Photo:Kiyoshi WADA Text:Shingo MASUDA

高速道路での安定性と静粛性は十分!交換前より明らかに静かになった!?

まずはドライの関越自動車道を北へと進み、高速道路での性能を試していきます。オールシーズンタイヤは通常の夏タイヤと比べ、高速道路では「ふらつく」「うるさい」といったネガティブな印象を持っている方も少なくないかもしれません。しかし、結論から言うと、「MINERVA ALL SEASON MASTER」は想像以上にしっかり安心感を持って走れる印象です。

スタッドレスに代表される冬用タイヤの場合、路面温度が低い状態でもゴムが固くなりにくいコンパウンドを使用するため、どうしてもタイヤ表面がグニャグニャと動く印象があります。その点「MINERVA ALL SEASON MASTER」は、その嫌な柔らかさがありません。直進安定性は確保されており、ステアリング操作への反応も十分です。

「大きく回り込むインターチェンジのようなコーナーでは、タイヤ表面が微妙に動く感触はありますが、ジワジワ動く感じなので怖い感じはないですね」とナナミさん。ロードノイズについては、特にうるさいということはないものの、静粛性にこだわったプレミアムタイヤと比べるとやや気になる程度に収まっています。交換前に履いていた欧州の有名メーカーのスポーツタイヤと比較すれば、十分静かになったというのがオーナーである筆者の印象です。
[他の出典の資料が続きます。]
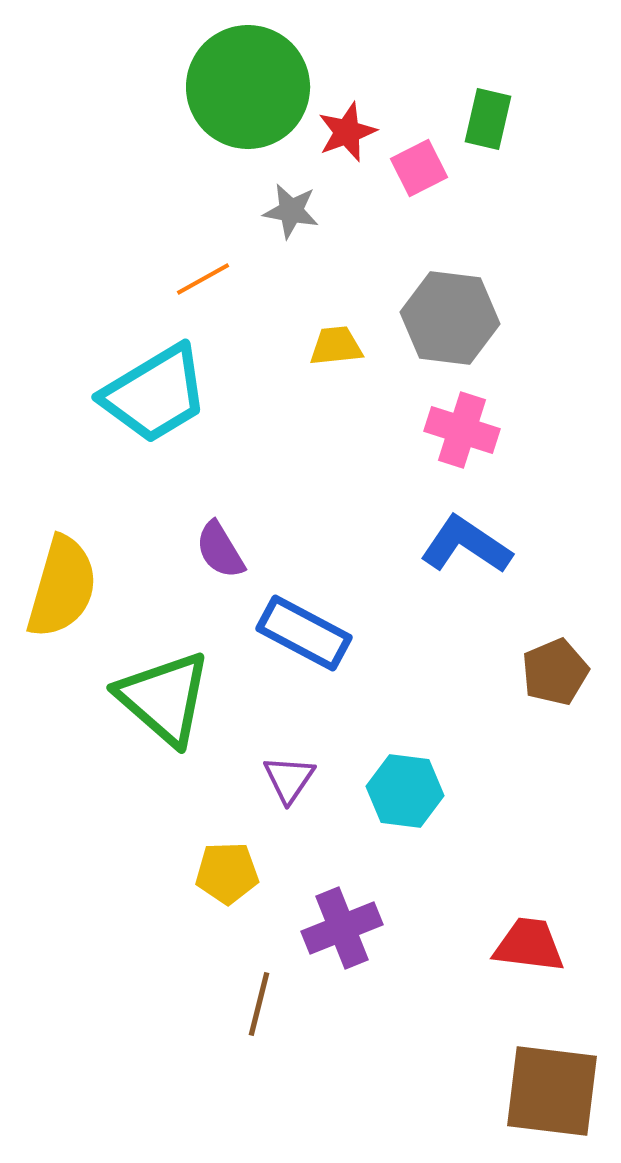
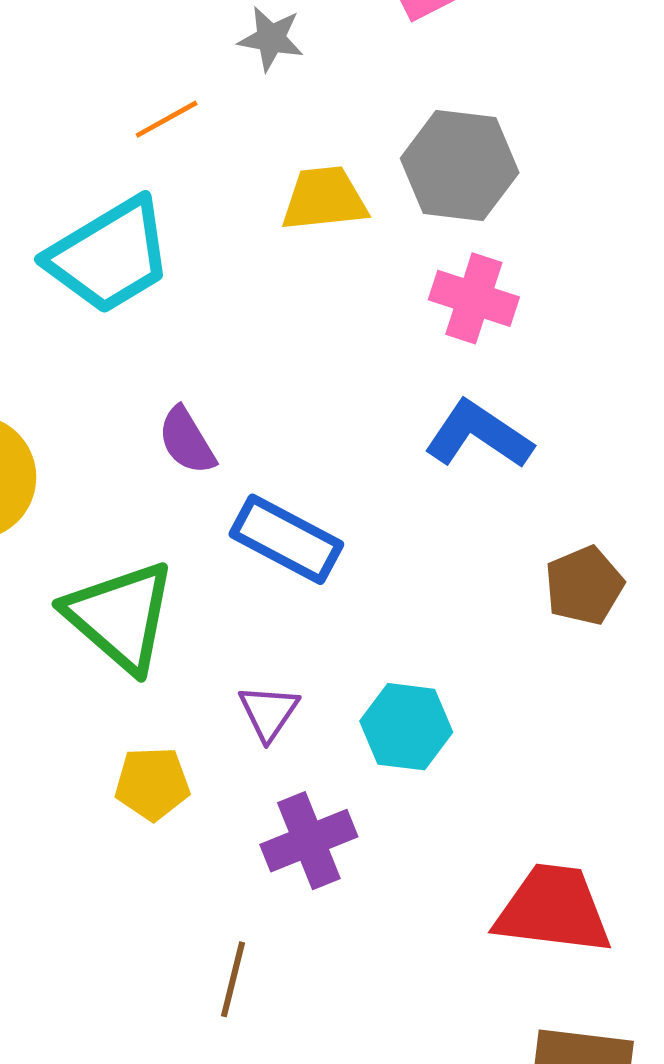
yellow trapezoid: (336, 346) -> (324, 199), size x1.4
yellow pentagon: (227, 873) -> (152, 784), moved
purple cross: (342, 928) -> (309, 841), moved
red trapezoid: (529, 945) -> (553, 909), size x1.4

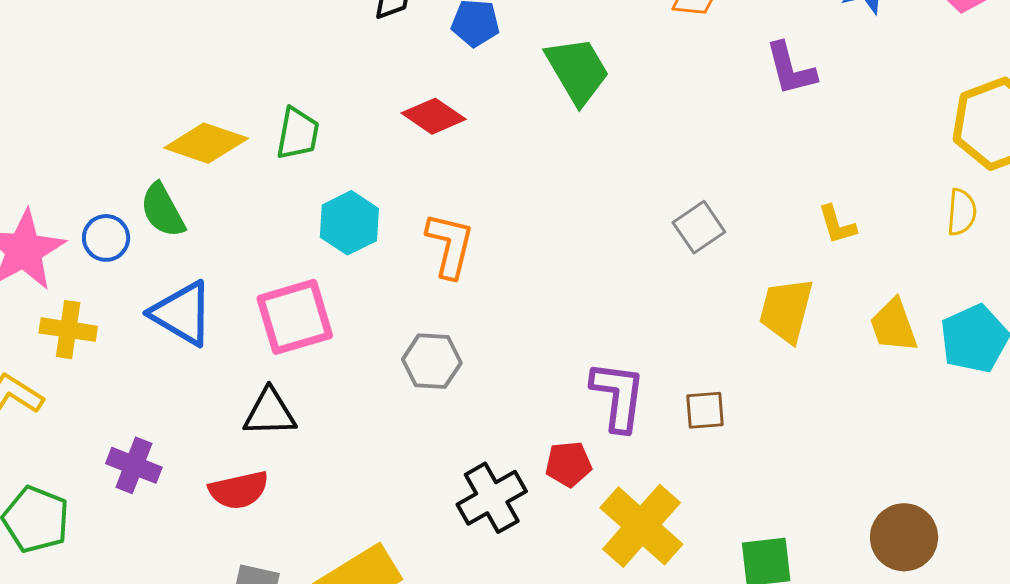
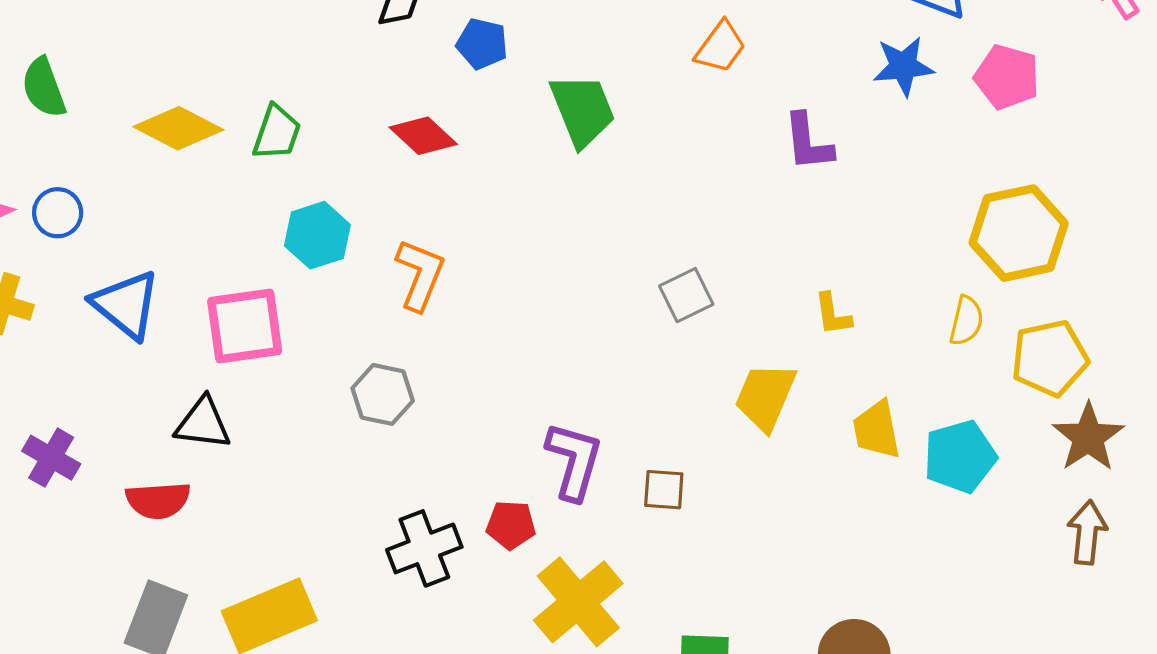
green semicircle: (163, 210) -> (44, 88), moved

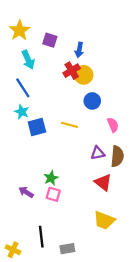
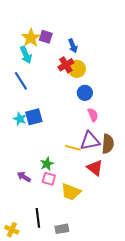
yellow star: (20, 30) -> (31, 38), moved
blue arrow: (79, 50) -> (73, 46), turned -32
cyan star: (22, 112) -> (20, 119), moved
yellow line: (69, 125) -> (73, 148), moved
pink semicircle: (113, 125) -> (93, 115), moved
purple triangle: (98, 153) -> (90, 141), size x1.5
yellow trapezoid: (104, 220) -> (71, 192), moved

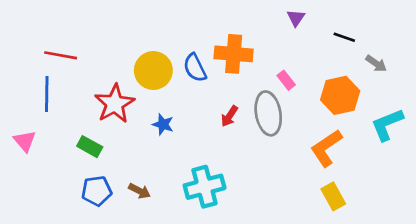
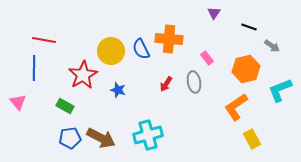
gray ellipse: (268, 113) -> (194, 82), size x0.7
brown arrow: (140, 191) -> (101, 138), size x1.8
yellow rectangle: (333, 196) -> (252, 139), moved

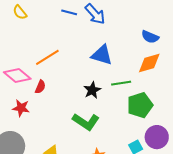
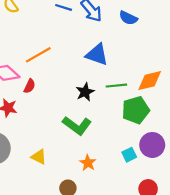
blue semicircle: (150, 37) -> (128, 18), moved
orange diamond: (149, 63) -> (150, 81), moved

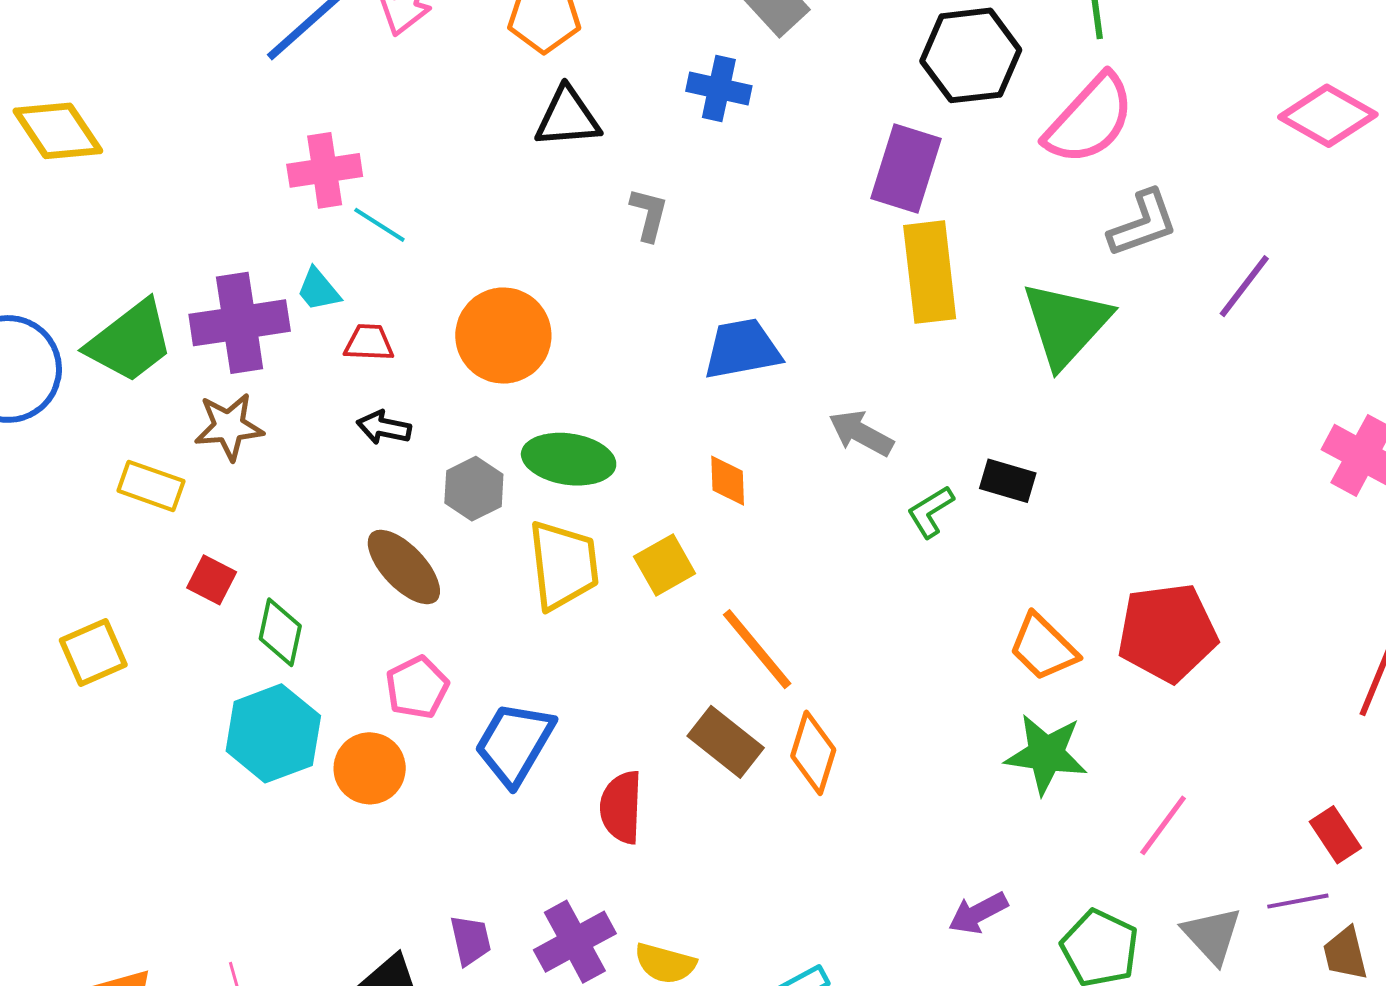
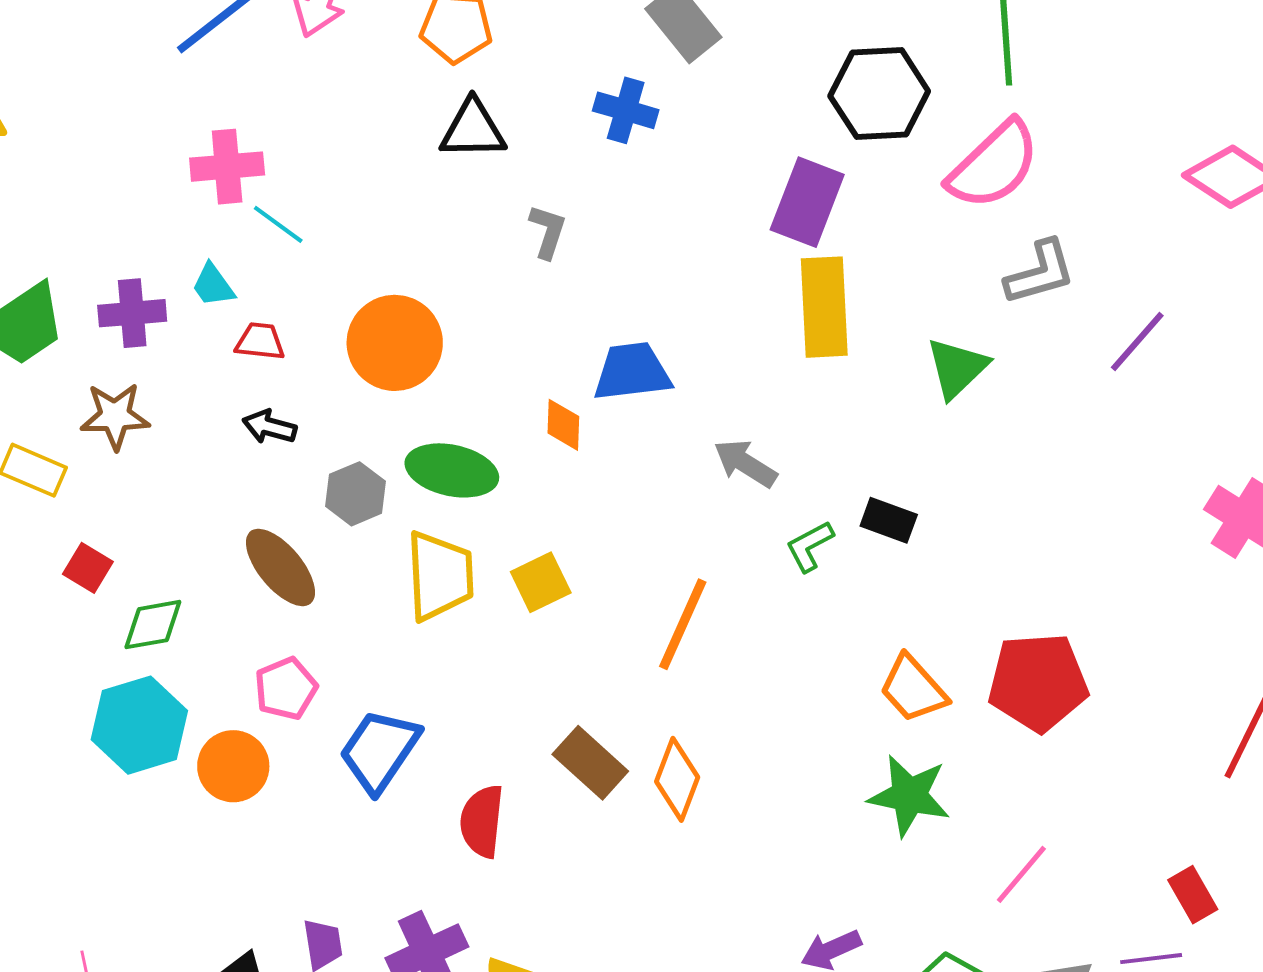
purple cross: (240, 323) -> (132, 313), size x0.7
green triangle: (1066, 324) -> (957, 368), size x0.7
orange diamond: (728, 481) -> (563, 425), moved
green diamond: (280, 632) -> (153, 625), turned 64
orange line: (757, 649) -> (683, 624), moved, turned 60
また、このタイヤには「スリーピーク・マウンテン・スノーフレークマーク(3PMSF)」がついており、「冬タイヤ規制」にも対応しています。

取材当日も全車チェックが行われていましたが、もちろん問題なく通行できました。これは一定の雪道性能を持っていることを示すものであり、スタッドレスタイヤやスノーチェーンと同等というわけではありませんが、スノーチェーンの脱着という煩わしさが無いのはかなり大きなメリットです。

一般道での乗り心地とウエット&シャーベット路面性能

月夜野I.C.で高速道路を下り、一般道を走行。ドライ路面では乗り心地は悪くなく、マンホールや道路の継ぎ目などを越えても突き上げ感はそこまで強くはありません。そもそも215/45R17という扁平サイズであることを考えると、誰が乗っても不満が出ない乗り心地です。

例年になく雪が多く、一般道には想定以上に積雪があったようで、ところどころ雪解けのヘビーウエットやシャーベット状の路面が現れます。予想以上に刻々と路面の状態が変わる厳しい状況となってしまいましたが、Vシェイプグルーブ・オープンショルダーによる優れた排水性・排雪性が発揮され、どの路面でも必要十分なグリップ感と安定感があります。図らずも「オールシーズン」という言葉とその性能の恩恵を、しっかりと確認することができました。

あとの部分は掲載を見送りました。